**Work to be completed**. Carry over every entry exactly as written, though not the pictures it contains.
Top of Record set
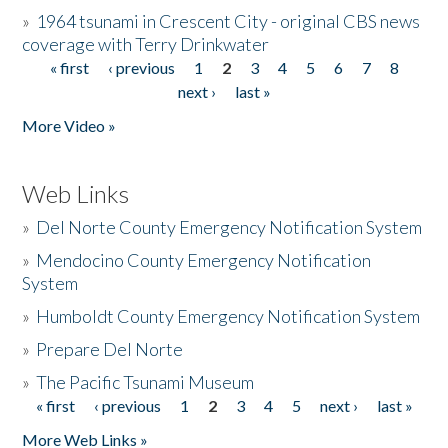
»
1964 tsunami in Crescent City - original CBS news
coverage with Terry Drinkwater
« first
‹ previous
1
2
3
4
5
6
7
8
Pages
next ›
last »
More Video »
Web Links
»
Del Norte County Emergency Notification System
»
Mendocino County Emergency Notification
System
»
Humboldt County Emergency Notification System
»
Prepare Del Norte
»
The Pacific Tsunami Museum
« first
‹ previous
1
2
3
4
5
next ›
last »
Pages
More Web Links »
Bottom of Record set
**Answer to this exercise**.
»
1964 tsunami in Crescent City - original CBS news
coverage with Terry Drinkwater
« first
‹ previous
1
2
3
4
5
6
7
8
Pages
next ›
last »
More Video »
Web Links
»
Del Norte County Emergency Notification System
»
Mendocino County Emergency Notification
System
»
Humboldt County Emergency Notification System
»
Prepare Del Norte
»
The Pacific Tsunami Museum
« first
‹ previous
1
2
3
4
5
next ›
last »
Pages
More Web Links »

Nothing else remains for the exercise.